#### [TASK PROMPT]
Nothing below is to be printed except the lines between the line holding "27 marzo 2025" and the line holding "Accesso all'informazione", inclusive, each exactly as it appears.

#### [ENTRIES SUPPLIED]
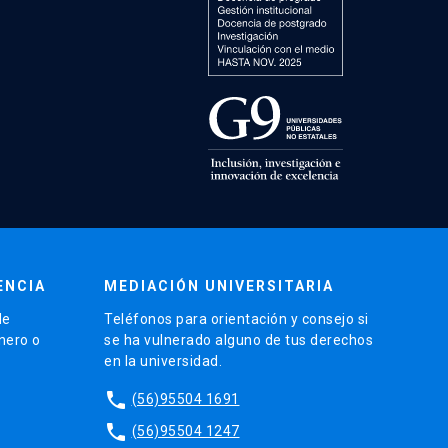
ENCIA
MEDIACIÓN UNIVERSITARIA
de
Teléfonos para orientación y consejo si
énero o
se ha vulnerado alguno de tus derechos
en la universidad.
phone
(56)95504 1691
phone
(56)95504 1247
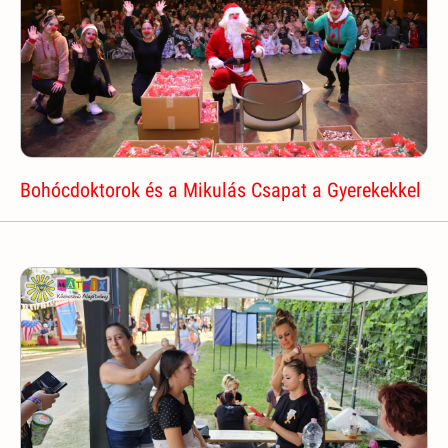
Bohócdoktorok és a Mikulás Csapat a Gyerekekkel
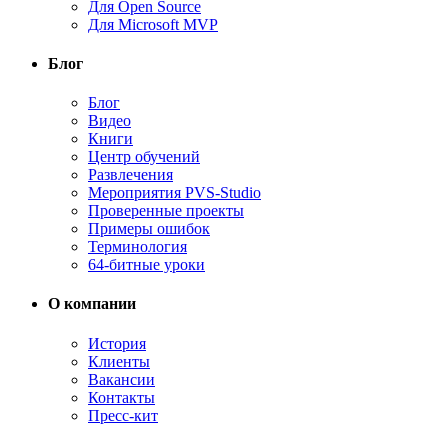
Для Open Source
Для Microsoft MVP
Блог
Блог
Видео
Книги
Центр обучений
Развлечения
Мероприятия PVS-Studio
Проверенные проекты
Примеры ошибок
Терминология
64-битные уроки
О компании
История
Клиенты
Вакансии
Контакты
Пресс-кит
* * *
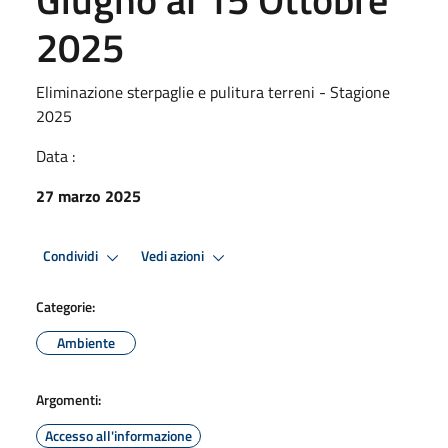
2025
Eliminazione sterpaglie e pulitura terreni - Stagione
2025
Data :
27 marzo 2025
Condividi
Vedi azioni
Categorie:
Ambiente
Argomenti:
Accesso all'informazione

#### [RESPONSE BOX]
27 marzo 2025
Condividi
Vedi azioni
Categorie:
Ambiente
Argomenti:
Accesso all'informazione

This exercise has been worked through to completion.